19(Taktik)

3K 151 10
                                    

"Anne bugün safiye teyzeleri yemeğe çağırsana. 3 tencere yemek yapmışsın hepsi boşa gitmesin"

Normalde misafir seven bir çocuk değildim. Bu yüzden annem gözlerini genişleterek şaşkın bir ifadeyle yüzüme bakıyordu. Bir yandan yeni tarifi olan balık çorbasını karıştırmaya devam ediyordu.

"Nerden çıktı bu şimdi?"

"Hiç" dedim omuz silkerek. Hele bi Ozan gelsin ona yaptıklarının hesabını sormaz mıydım?
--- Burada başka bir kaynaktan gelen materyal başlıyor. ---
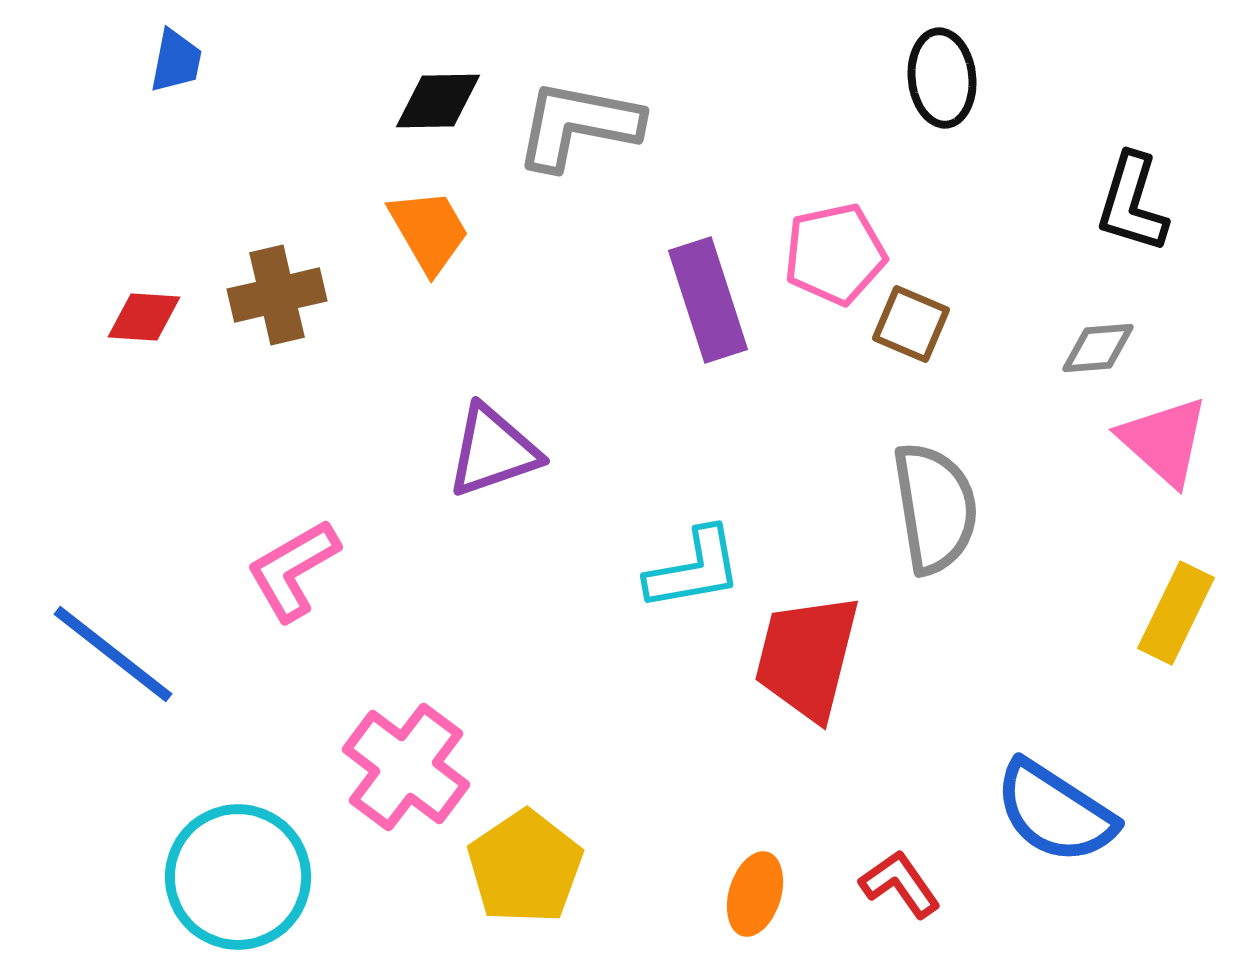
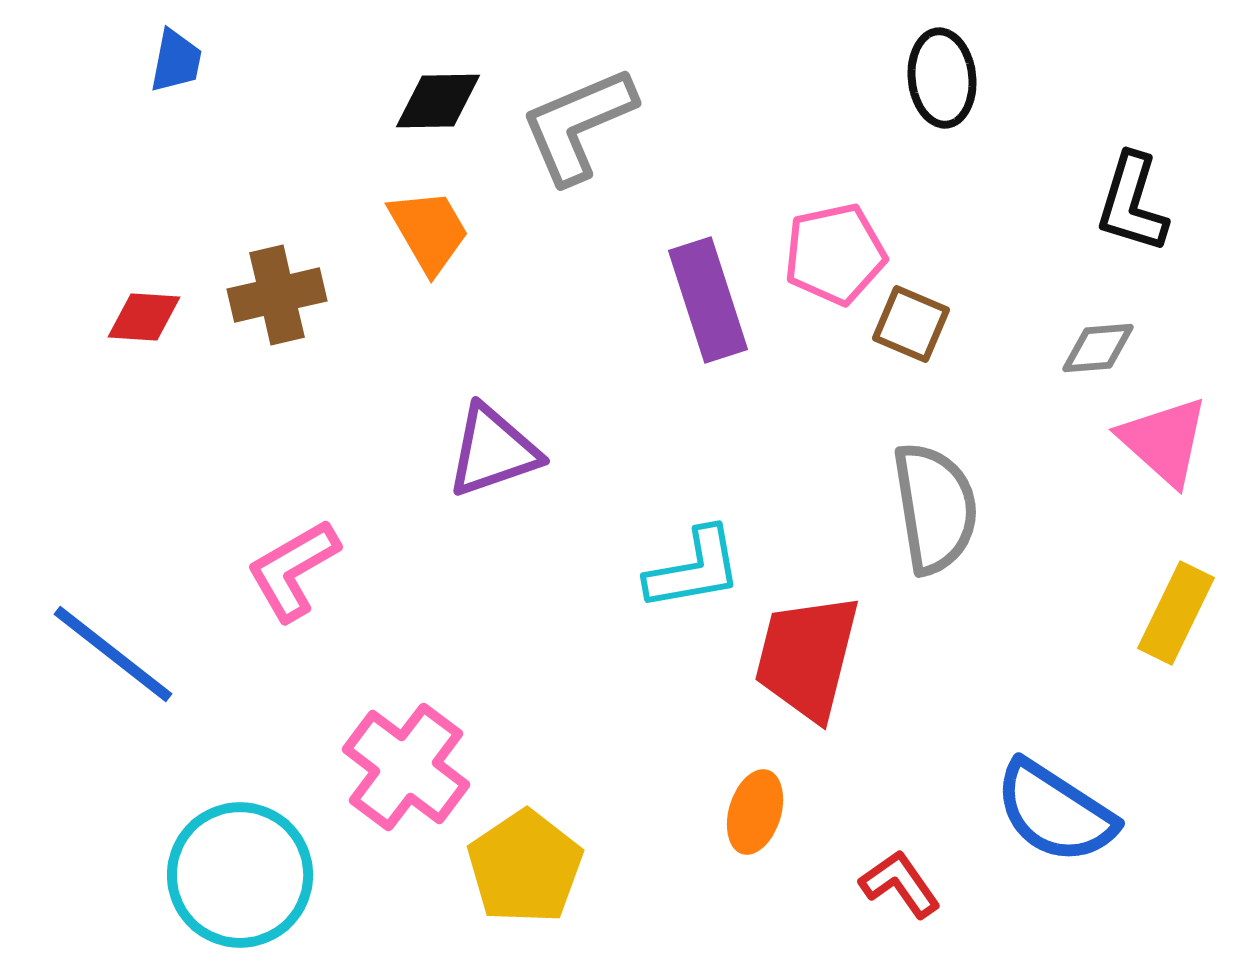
gray L-shape: rotated 34 degrees counterclockwise
cyan circle: moved 2 px right, 2 px up
orange ellipse: moved 82 px up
"Tamam, akşam ararım ben gelirler"

"Şimdi gelsinler" bir nefeste söylerken annem tuhaf bir şekilde bakmaya başladı.Sanki altında bir neden arıyormuş gibi. Ona bu konuda yardım edemezdim bu seferlik alttan almak zorundaydı.

"Peki olum muhallebi de yapayım yemekten sonra yerler"

Sanırım bu işide böylelikle halletmiş olacaktım. Her köşede Ozan'ı sıkıştırıp yaptığı şeyden pişmanlık duyana kadar taciz edecektim. O bana yapıyordu sonuçta şimdi kartlar değişse bir şey olmazdı.

"Olur anne... ahaa içli köftemi o??"

Tencerenin kapağını kaldırırken içinde bir tane alıp ağzıma attım. Yarısı yere saçılsada annem buna kızmadı.Benim dağınık ve pasaklı oluşuma alışıktı.

"O zaman ben içerde masaya kurayım sonra çağırırsın"

...

Tüm hazırlıkları yaptığımız da annem safiye teyzeyi aradı. Yemek için buraya çağırdığın da kadın o kadar sevindiki sanki hep bu günü beklermiş gibi bir havası vardı ses tonunda. Tedirgin bir şekilde bacaklarımı çekip otururken kafamda planlar hazırlayıp duruyordum. Ozan çok inatçı biriydi. Söylemesi için elimden geleni yapardım. Madem böyle bir bok yedi aynısını bende ona yapacaktım.

Biraz zaman geçmedi ki kapı zili çalınca annemi arkada bırakarak koşarak açtım. Safiye teyze elindeki ekmek poşetini bana iterken gülümseyerek selam verdi. Ne ara çıkardığını anlamadığım ayakkabıları merdivenin üstüne bırakarak içeri girip annemin yanına doğru kıvrak hareketlerle süzüldü.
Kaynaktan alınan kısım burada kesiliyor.